250-Kilo-Bombe gefunden

2.500 Bewohner in Sicherheit gebracht - Sie mussten Nacht in Notunterkünften verbringen

Fliegerbombe in München - 250-Kilo-Bombe gefunden © Bild: APA/DPA/Ingo Wagner

Eine hoch explosive Fliegerbombe aus dem Zweiten Weltkrieg hat den Münchner Stadtteil Schwabing auch einen Tag nach ihrem Fund in Atem gehalten. Erst am Dienstagabend wollte das Sprengkommando mit dem Entschärfungsversuch beginnen. Ob der erfolgreich sein würde, war allerdings unklar. Zu befürchten war auch nach Stunden noch, dass die Bombe kontrolliert gesprengt werden muss.

Am Nachmittag weiteten die Behörden die Sperrzone rund um den Fundort auf dem ehemaligen Gelände des Kultlokals "Schwabinger 7" aus. In einem Radius von einem Kilometer um den Fundort durften sich die Münchner nicht mehr draußen aufhalten, wie das Kreisverwaltungsreferat mitteilte. Anrainer in dem Bereich durften zwar in ihren Wohnungen bleiben, mussten sich aber von ihren Fenstern fernhalten. Wer weniger als 300 Meter vom Fundort entfernt wohnt, hatte seine Wohnung bereits in der Nacht verlassen müssen. Zahlreiche Straßen wurden gesperrt, ebenso wie die U-Bahn-Station Münchner Freiheit. Später wurden drei weitere Bahnhöfe gesperrt und zwei U-Bahn-Linien unterbrochen.

Die Entschärfung hatte sich immer weiter verzögert, weil Autos abgeschleppt und der Fundort so gut wie möglich abgesichert werden musste. Mitarbeiter des Kampfmittelräumdienstes verteilten 10.000 Sandsäcke um die Bombe, um Splitterfolgen bei einer möglichen Detonation so gering wie möglich zu halten.

Bombe könnte explodieren
"Wir versuchen, die Bombe zu entschärfen.
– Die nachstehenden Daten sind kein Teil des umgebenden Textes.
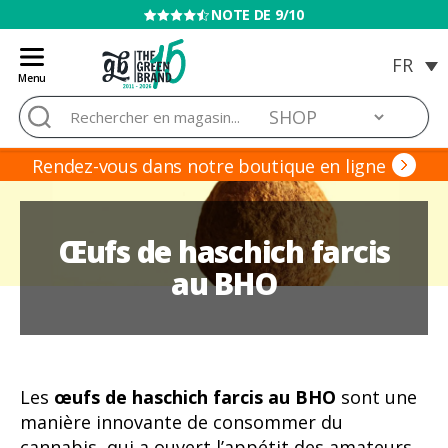
VENTE INTERDITE AUX MINEURS
Menu
Blog
Rechercher :
de
Grow
Barato
Rendez-vous dans notre boutique en ligne
Œufs de haschich farcis
au BHO
Les
œufs de haschich farcis au BHO
sont une
manière innovante de consommer du
cannabis, qui a ouvert l’appétit des amateurs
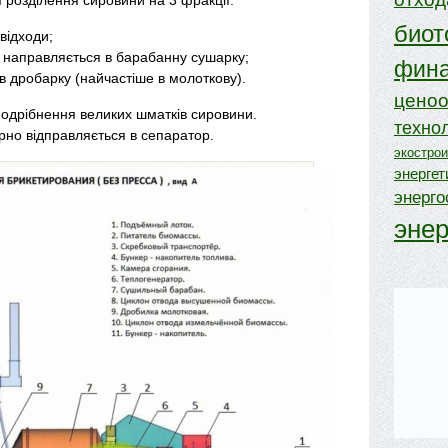
я розділення сировини на 3 фракції:
биот
відходи;
— направляється в барабанну сушарку;
фина
в дробарку (найчастіше в молоткову).
ценоо
 подрібнення великих шматків сировини.
техно
но відправляється в сепаратор.
экостро
энергет
энерг
эне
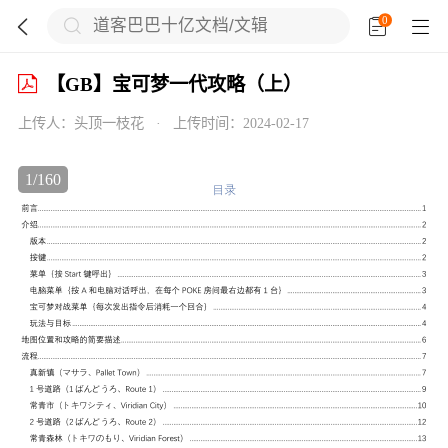
0





【GB】宝可梦一代攻略（上）
上传人：
头顶一枝花
·
上传时间：
2024-02-17

1
/
160



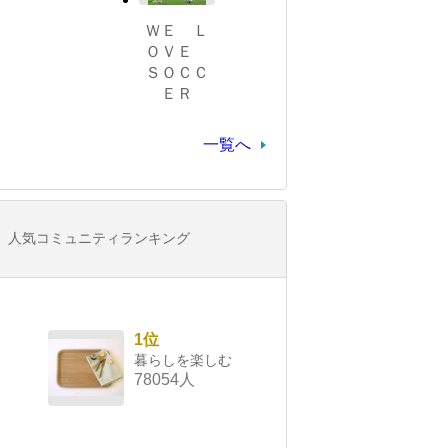
ＷＥ Ｌ
ＯＶＥ
ＳＯＣＣ
ＥＲ
一覧へ
人気コミュニティランキング
1位
暮らしを楽しむ
78054人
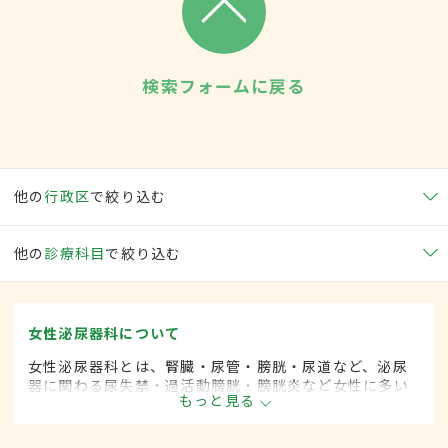
検索フォームに戻る
他の
行政区
で絞り込む
他の
診療科目
で絞り込む
女性泌尿器科について
女性泌尿器科とは、腎臓・尿管・膀胱・尿道など、泌尿
器に関わる尿失禁・過活動膀胱・膀胱炎など女性に多い
もっと見る
とされる疾患を専門的に取り扱います。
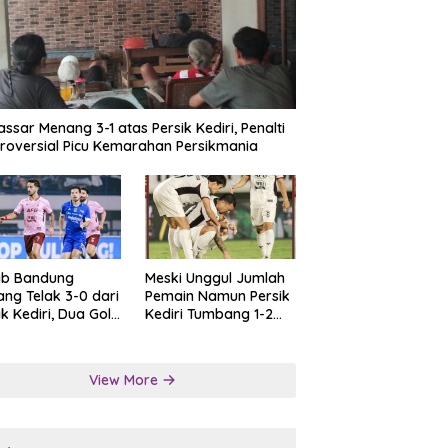
ssar Menang 3-1 atas Persik Kediri, Penalti
roversial Picu Kemarahan Persikmania
ib Bandung
Meski Unggul Jumlah
ng Telak 3-0 dari
Pemain Namun Persik
ik Kediri, Dua Gol
Kediri Tumbang 1-2
at Tendangan
dari Persis Solo
lti
View More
Bei dieser Entschärfung ist die Möglichkeit, dass die Bombe hochkommt, aber doch relativ groß", sagte der Leiter der Kampfmittelbeseitigung, Diethard Posorski. Darum müssten starke Sicherheitsmaßnahmen getroffen werden. "Wir bauen Wälle auf mit Sandsäcken und Gitterboxen." An den umliegenden Häusern wurden die Fenster und Türen mit Stroh abgesichert, um den Druck bei einer Detonation zu verringen.

Bei der Bombe, die sich etwa einen Meter tief im Erdboden befunden habe, handelt es sich nach Angaben Posorkis um eine amerikanische Fliegerbombe mit Langzeitzünder, der durch eine Glasampulle mit Aceton ausgelöst werden sollte. Die Entschärfung ist demnach deutlich schwieriger als bei einer rein mechanisch funktionierenden Bombe mit Aufschlagzünder. Nur rund zehn Prozent der Sprengbomben waren nach Expertenangaben mit derartigen Langzeitzündern ausgerüstet. Weil sie aber häufig versagten, ist ihr Anteil an den Blindgängern hoch.

Bombe in der Donau
Immer wieder tauchen explosive Kriegsrelikte auf. Erst vor kurzem ist in Wien eine Bombe aus dem Zweiten Weltkrieg in der Donau hochgegangen.